----- Raw data
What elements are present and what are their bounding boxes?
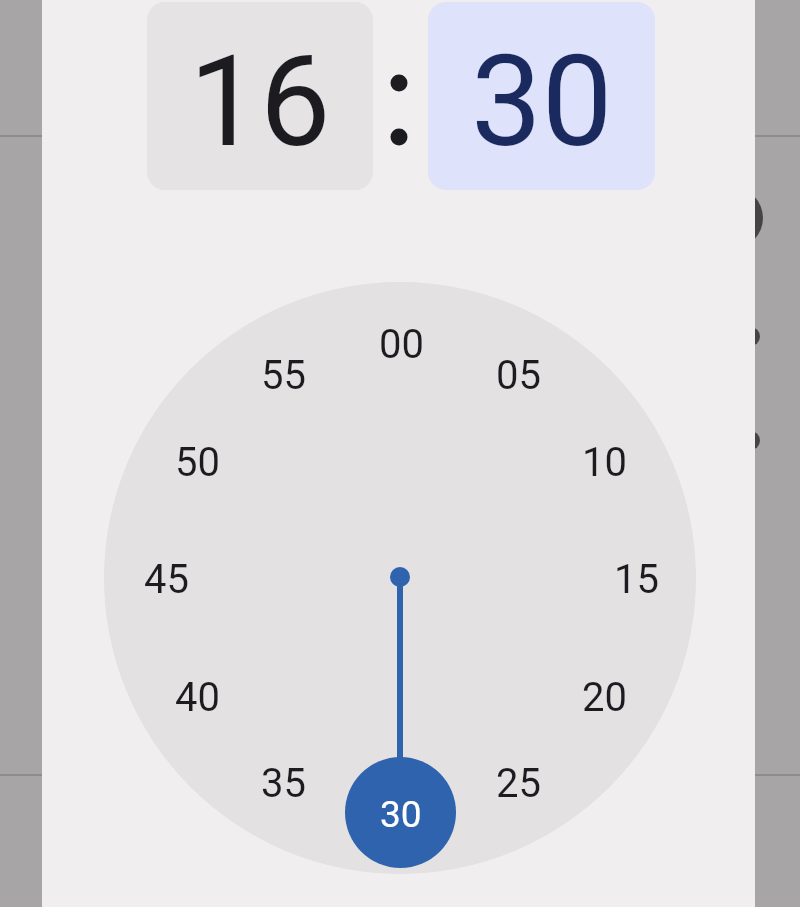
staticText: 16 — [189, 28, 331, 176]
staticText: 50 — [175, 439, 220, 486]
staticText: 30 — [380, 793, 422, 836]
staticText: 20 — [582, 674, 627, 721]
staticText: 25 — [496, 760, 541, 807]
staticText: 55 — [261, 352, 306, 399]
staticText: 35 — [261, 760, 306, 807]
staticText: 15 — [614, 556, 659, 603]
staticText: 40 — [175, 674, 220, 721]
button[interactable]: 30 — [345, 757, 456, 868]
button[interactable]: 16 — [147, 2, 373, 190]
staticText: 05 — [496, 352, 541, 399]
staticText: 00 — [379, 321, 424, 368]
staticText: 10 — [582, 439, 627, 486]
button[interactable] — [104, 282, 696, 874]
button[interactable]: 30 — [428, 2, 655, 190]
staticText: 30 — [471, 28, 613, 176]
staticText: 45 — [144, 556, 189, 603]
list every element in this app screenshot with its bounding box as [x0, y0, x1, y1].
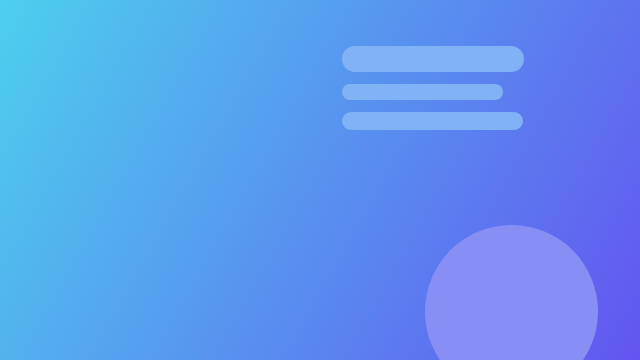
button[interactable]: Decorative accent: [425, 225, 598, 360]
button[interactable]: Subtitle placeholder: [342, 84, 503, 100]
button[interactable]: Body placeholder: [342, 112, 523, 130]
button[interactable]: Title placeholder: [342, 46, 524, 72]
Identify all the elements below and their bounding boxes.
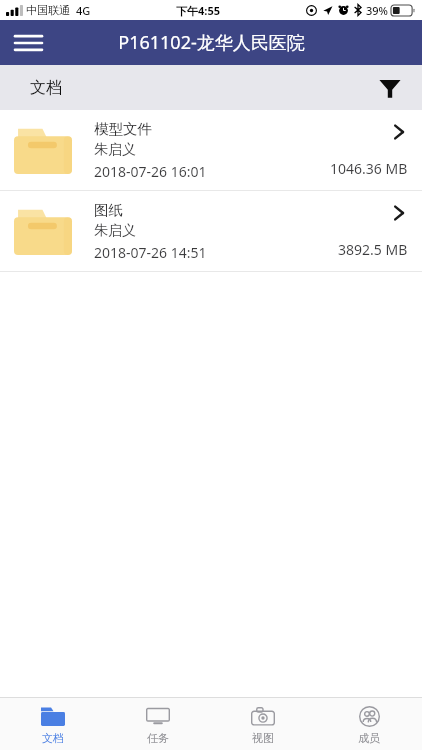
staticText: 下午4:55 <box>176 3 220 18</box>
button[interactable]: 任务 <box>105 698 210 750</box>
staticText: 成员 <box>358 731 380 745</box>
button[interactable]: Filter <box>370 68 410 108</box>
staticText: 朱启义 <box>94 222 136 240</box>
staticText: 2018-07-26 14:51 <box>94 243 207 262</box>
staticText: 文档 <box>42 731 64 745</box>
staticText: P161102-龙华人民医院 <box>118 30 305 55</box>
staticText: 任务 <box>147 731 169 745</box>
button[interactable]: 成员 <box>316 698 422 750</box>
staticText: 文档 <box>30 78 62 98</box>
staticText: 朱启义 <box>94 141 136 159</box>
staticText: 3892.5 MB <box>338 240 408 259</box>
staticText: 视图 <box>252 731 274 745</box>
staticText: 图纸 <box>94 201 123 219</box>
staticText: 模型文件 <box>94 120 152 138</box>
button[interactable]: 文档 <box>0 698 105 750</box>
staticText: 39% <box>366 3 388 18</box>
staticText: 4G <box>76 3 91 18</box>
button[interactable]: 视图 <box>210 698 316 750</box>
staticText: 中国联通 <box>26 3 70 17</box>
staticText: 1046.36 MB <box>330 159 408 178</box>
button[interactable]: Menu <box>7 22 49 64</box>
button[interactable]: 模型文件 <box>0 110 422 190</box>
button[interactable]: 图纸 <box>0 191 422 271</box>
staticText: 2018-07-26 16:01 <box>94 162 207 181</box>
----------
▸ Task
What lines in the records above include the string "their"? Copy each one.

▸ Answer space
What elements are present and what are their bounding boxes?
Identify all the elements below and their bounding boxes.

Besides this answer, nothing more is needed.